Page layout parsing data:
::::::::::

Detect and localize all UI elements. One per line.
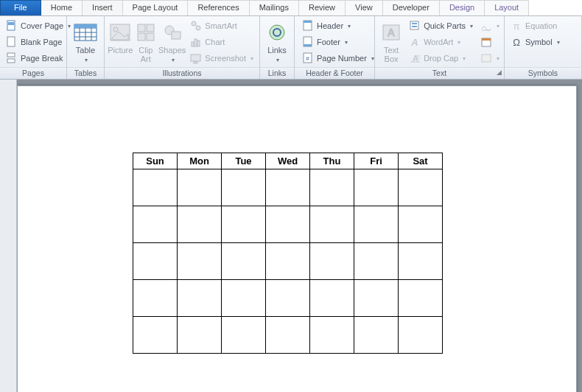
tab-insert[interactable]: Insert [83,0,123,15]
calendar-cell[interactable] [222,169,266,206]
calendar-header-cell[interactable]: Wed [266,153,310,169]
calendar-header-cell[interactable]: Mon [178,153,222,169]
calendar-header-cell[interactable]: Fri [354,153,399,169]
calendar-cell[interactable] [399,280,443,317]
calendar-table[interactable]: Sun Mon Tue Wed Thu Fri Sat [133,153,443,354]
calendar-cell[interactable] [178,317,222,354]
page-number-button[interactable]: # Page Number ▾ [299,50,377,66]
tab-developer[interactable]: Developer [383,0,440,15]
calendar-cell[interactable] [266,169,310,206]
tab-design[interactable]: Design [440,0,485,15]
document-page[interactable]: Sun Mon Tue Wed Thu Fri Sat [17,85,577,392]
calendar-cell[interactable] [222,206,266,243]
chevron-down-icon: ▾ [497,23,499,29]
calendar-cell[interactable] [133,169,178,206]
calendar-cell[interactable] [310,317,354,354]
tab-file[interactable]: File [0,0,41,15]
calendar-cell[interactable] [133,317,178,354]
calendar-cell[interactable] [399,169,443,206]
svg-text:Ω: Ω [513,37,520,48]
chart-button[interactable]: Chart [187,34,256,50]
calendar-header-cell[interactable]: Sun [133,153,178,169]
group-tables: Table▾ Tables [67,16,105,79]
signature-line-button[interactable]: ▾ [479,18,501,34]
tab-layout[interactable]: Layout [485,0,529,15]
calendar-cell[interactable] [310,280,354,317]
tab-references[interactable]: References [188,0,249,15]
tab-mailings[interactable]: Mailings [250,0,299,15]
calendar-cell[interactable] [310,206,354,243]
quick-parts-button[interactable]: Quick Parts ▾ [406,18,476,34]
header-button[interactable]: Header ▾ [299,18,377,34]
calendar-cell[interactable] [222,280,266,317]
calendar-cell[interactable] [222,317,266,354]
calendar-cell[interactable] [266,243,310,280]
calendar-header-cell[interactable]: Thu [310,153,354,169]
cover-page-icon [6,20,18,32]
calendar-cell[interactable] [222,243,266,280]
header-label: Header [317,21,343,30]
calendar-cell[interactable] [354,206,399,243]
group-symbols: π Equation Ω Symbol ▾ Symbols [505,16,582,79]
calendar-cell[interactable] [266,280,310,317]
calendar-header-cell[interactable]: Tue [222,153,266,169]
drop-cap-button[interactable]: A Drop Cap ▾ [406,50,476,66]
wordart-button[interactable]: A WordArt ▾ [406,34,476,50]
calendar-cell[interactable] [354,243,399,280]
blank-page-button[interactable]: Blank Page [3,34,74,50]
clip-art-button[interactable]: Clip Art [133,18,159,63]
calendar-cell[interactable] [399,243,443,280]
calendar-cell[interactable] [354,169,399,206]
calendar-cell[interactable] [399,317,443,354]
symbol-button[interactable]: Ω Symbol ▾ [508,34,563,50]
screenshot-button[interactable]: Screenshot ▾ [187,50,256,66]
date-time-button[interactable] [479,34,501,50]
dialog-launcher-icon[interactable]: ◢ [497,69,502,76]
table-button[interactable]: Table▾ [70,18,101,65]
text-box-button[interactable]: A Text Box [378,18,404,63]
svg-rect-38 [412,23,417,24]
group-text-label: Text◢ [375,67,504,79]
object-button[interactable]: ▾ [479,50,501,66]
calendar-cell[interactable] [310,243,354,280]
object-icon [480,52,492,64]
group-illustrations-label: Illustrations [105,67,259,79]
document-scroll-area[interactable]: Sun Mon Tue Wed Thu Fri Sat [17,80,582,392]
smartart-button[interactable]: SmartArt [187,18,256,34]
calendar-cell[interactable] [178,169,222,206]
svg-rect-17 [138,33,145,41]
calendar-cell[interactable] [133,243,178,280]
calendar-cell[interactable] [354,317,399,354]
calendar-cell[interactable] [178,206,222,243]
tab-review[interactable]: Review [299,0,346,15]
calendar-cell[interactable] [399,206,443,243]
clip-art-icon [134,21,158,44]
calendar-cell[interactable] [133,280,178,317]
equation-button[interactable]: π Equation [508,18,563,34]
calendar-cell[interactable] [178,280,222,317]
cover-page-button[interactable]: Cover Page ▾ [3,18,74,34]
calendar-cell[interactable] [266,206,310,243]
calendar-cell[interactable] [354,280,399,317]
vertical-ruler [0,80,17,392]
footer-button[interactable]: Footer ▾ [299,34,377,50]
chevron-down-icon: ▾ [463,55,466,62]
calendar-cell[interactable] [310,169,354,206]
calendar-cell[interactable] [133,206,178,243]
calendar-cell[interactable] [266,317,310,354]
shapes-icon [161,21,184,44]
page-break-label: Page Break [21,54,63,63]
chevron-down-icon: ▾ [470,23,473,29]
links-button[interactable]: Links▾ [263,18,291,65]
svg-rect-47 [482,38,491,41]
tab-home[interactable]: Home [41,0,83,15]
shapes-button[interactable]: Shapes▾ [158,18,186,65]
calendar-header-cell[interactable]: Sat [399,153,443,169]
page-break-button[interactable]: Page Break [3,50,74,66]
calendar-cell[interactable] [178,243,222,280]
tab-page-layout[interactable]: Page Layout [123,0,189,15]
tab-view[interactable]: View [346,0,383,15]
svg-rect-39 [412,26,417,27]
quick-parts-icon [409,20,421,32]
picture-button[interactable]: Picture [108,18,133,55]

::::::::::

### Instructions to follow
Each line with the word "Symbol" in the records above belongs in the result; copy all of them.

### Exercise response
group-symbols: π Equation Ω Symbol ▾ Symbols [505,16,582,79]
symbol-button[interactable]: Ω Symbol ▾ [508,34,563,50]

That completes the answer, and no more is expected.